Hair Ice/Frost Beard
Documentarian Ken Burns called the National Parks “America’s Best Idea.” The splendor conserved within the boundaries of the park system features some of the planet’s greatest scenery. The humans who serve within the National Park Service also deserve plaudits. They oversee the pragmatics of the units and contain a wealth of knowledge to share with visitors. The NPS and its constituent parks have increasingly upped their game in a modern arena: social media. Nature lovers can do few things to enrich their online lives more than follow the slew of official accounts associated with the National Parks. They document interesting topics unique to their domains, replete with gorgeous photography and video footage. Katmai National Park’s online presence brings us Fat Bear Week, a new countrywide institution. Subscribers to Mt. Rainier National Park’s online account were recently treated to a relatively rare phenomenon.
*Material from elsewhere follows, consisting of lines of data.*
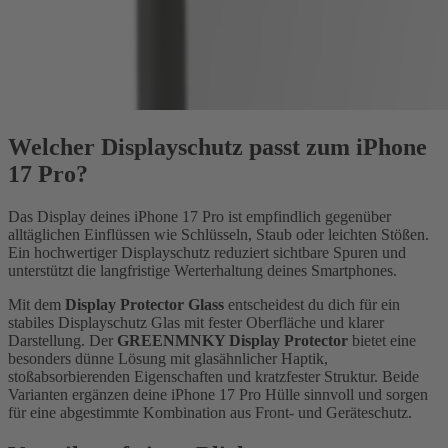
Welcher Displayschutz passt zum iPhone
17 Pro?
Das Display deines iPhone 17 Pro ist empfindlich gegenüber
alltäglichen Einflüssen wie Schlüsseln, Staub oder leichten Stößen.
Ein hochwertiger Displayschutz reduziert sichtbare Spuren und
unterstützt die langfristige Werterhaltung deines Smartphones.
Mit dem
Display Protector Glass
entscheidest du dich für ein
stabiles Displayschutz Glas mit fester Oberfläche und klarer
Darstellung. Der
GREENMNKY Display Protector
bietet eine
besonders dünne Lösung mit glasähnlicher Haptik,
stoßabsorbierenden Eigenschaften und kratzfester Struktur. Beide
Varianten ergänzen deine iPhone 17 Pro Hülle sinnvoll und sorgen
für eine abgestimmte Kombination aus Front- und Geräteschutz.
Let me introduce you to hair ice:
Mt. Rainier National Park and its 14,417-foot volcano are no strangers to snow and ice, but, even in this winter wonderland, one must become lucky to encounter hair ice.
Also known as frost beard (great name) and ice wool, this form of frozen water requires a stringent string of ingredients to form. Temperatures must be within a specific range. The ambient temperature must fall below 0°C (32°F) for ice to materialize, but, for hair ice, the temperature must not fall more than a few degrees below this point. The air needs to be humid. Further, the phenomenon requires a fallen log of a broadleaf tree; this log must be damp and/or rotting. Even if all the above conditions occur, the ice requires a location on the log to be barkless, open to its innards. Frost beard grows on sections of wood called medullary rays, or vascular rays. These structures grow perpendicular to a tree’s rings, stretching radially from the cores like capillaries. If all the above ingredients are present but the tree’s location on the planet did not rest between 45 degrees north latitude and 55 degrees north latitude, sorry, no ice wool.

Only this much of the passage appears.